Something like that occurred in Germany in 1934. Adolf Hitler had very recently come to power to massive acclamation. From the outset he left no doubt as to what he intended—the aim of his Kampf. For him and his compatriots in the National-Socialist movement, it was about the purity and the possibilities of the German race embodied in the German people. That must be strengthened and maintained. To that end, every element alien to this race must be eliminated, including, specifically, the Jews. As representatives of a different race, they should have no home in Hitler’s Germany.
Among his efforts, Hitler intended to involve the churches, beginning with the Protestants. He succeeded. A unified structure was instituted. The German Evangelical Church (an umbrella organization of a number of regional churches) came under the control of the state. A “bishop,” a henchman of Hitler, became the central leader. A new ecclesiastical rule was instituted on the order of the new powers, one that determined that Jews (Jewish Christians) could no longer be church members in a real sense. Enthusiasm for the “new Germany” also reigned among German Protestants. A group who called themselves “German Christians” (and of whom representatives had in the meantime taken all the leading positions via ecclesiastical elections) declared the complete agreement between Christian faith and National Socialism. Had the difference between races not been given in God’s creation? In the rise of Hitler, one saw a great event, a new opportunity given by God, for the German people and for the church.
Still, this did not happen without resistance. A church conflict broke out in Germany. A small minority protested. They organized themselves within the German Evangelical Church as a particular, alternative church body: the “Confessing Church.” In May 1934, this “Confessing Church” held a first synod, in Barmen. There a declaration was accepted in which the view of the “German Christians”—and hence implicitly National Socialism—was rejected. The declaration consisted of six theses, each beginning with a positive confession and continuing with the rejection of what was called a “false teaching.”
The main author of the declaration was the Swiss theologian Karl Barth, active in Germany beginning in 1921.
1.2 The Barmen Declaration
The first thesis puts it strikingly:
Jesus Christ, as he is testified to us in the Holy Scripture, is the one Word of God, whom we are to hear, whom we are to trust and obey in life and in death.

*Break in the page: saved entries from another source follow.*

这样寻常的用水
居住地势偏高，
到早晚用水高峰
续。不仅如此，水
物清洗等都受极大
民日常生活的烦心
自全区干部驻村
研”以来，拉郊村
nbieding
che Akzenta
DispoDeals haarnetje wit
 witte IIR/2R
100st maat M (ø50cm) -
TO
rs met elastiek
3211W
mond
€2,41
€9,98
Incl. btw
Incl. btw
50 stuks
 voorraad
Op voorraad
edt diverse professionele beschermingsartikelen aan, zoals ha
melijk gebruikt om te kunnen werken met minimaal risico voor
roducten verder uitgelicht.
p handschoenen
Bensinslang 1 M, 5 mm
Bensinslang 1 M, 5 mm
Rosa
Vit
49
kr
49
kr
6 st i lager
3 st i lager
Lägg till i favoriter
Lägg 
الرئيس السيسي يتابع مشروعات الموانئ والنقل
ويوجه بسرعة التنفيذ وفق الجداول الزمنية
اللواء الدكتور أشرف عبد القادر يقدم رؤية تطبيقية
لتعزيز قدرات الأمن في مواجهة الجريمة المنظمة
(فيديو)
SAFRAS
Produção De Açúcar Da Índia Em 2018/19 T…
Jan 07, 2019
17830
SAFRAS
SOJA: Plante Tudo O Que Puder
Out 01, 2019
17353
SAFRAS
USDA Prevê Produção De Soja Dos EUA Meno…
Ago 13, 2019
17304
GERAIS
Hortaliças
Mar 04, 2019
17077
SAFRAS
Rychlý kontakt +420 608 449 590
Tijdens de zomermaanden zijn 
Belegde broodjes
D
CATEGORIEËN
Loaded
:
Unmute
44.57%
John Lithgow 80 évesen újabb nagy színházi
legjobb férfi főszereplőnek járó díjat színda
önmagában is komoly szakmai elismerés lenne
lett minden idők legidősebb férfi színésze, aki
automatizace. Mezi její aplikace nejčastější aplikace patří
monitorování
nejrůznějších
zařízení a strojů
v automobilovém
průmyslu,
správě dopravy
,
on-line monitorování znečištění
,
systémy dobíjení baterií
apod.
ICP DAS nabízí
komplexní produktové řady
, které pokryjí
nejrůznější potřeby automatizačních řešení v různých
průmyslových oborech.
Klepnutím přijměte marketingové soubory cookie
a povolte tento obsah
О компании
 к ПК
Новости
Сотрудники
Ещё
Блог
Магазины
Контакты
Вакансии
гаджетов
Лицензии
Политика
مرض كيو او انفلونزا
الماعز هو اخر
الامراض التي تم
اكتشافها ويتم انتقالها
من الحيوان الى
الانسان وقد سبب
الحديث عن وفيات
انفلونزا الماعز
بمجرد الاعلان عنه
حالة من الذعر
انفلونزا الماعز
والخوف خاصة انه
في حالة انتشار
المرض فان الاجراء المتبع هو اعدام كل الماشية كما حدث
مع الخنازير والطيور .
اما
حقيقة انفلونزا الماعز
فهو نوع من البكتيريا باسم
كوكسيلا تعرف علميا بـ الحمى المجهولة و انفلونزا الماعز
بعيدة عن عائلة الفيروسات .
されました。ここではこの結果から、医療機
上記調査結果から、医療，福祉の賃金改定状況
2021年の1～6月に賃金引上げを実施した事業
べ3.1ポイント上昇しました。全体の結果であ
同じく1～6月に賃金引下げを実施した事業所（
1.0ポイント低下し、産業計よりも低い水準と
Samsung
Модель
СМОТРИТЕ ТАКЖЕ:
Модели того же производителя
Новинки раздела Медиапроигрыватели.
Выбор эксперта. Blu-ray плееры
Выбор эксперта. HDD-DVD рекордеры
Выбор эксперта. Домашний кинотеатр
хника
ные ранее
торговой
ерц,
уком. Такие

We repudiate the false teaching that the church can and must recognize yet other happenings and powers, images and truths as divine revelation alongside this one Word of God, as a source of her preaching.1
It is not said in so many words that the events of 1934 with the rise of Hitler as the new leader (Führer) are what is meant concretely by the last part. But at the time it would have been clear to everyone.
Consequences are drawn in the theses that follow. They speak of obedience to Christ as valid for all of life, the organization of the church, the relation of church and state, and the freedom of the church in the fulfillment of her task. No area falls outside obedience to Christ, including politics and society. The organization of the church, or the formation of its leadership, cannot and may not be left to a particular politics or worldviews that may dominate at a given moment. The state, an instrument given by God in the aid of justice and peace, exceeds its authority if it would regulate all of life and society and thus, as it were, itself becomes “church.” The church retains its peculiar task over and against the state reminding rulers (and the ruled!) of God’s kingdom and command; it may not allow itself to be co-opted by political powers as an “organ of the state.”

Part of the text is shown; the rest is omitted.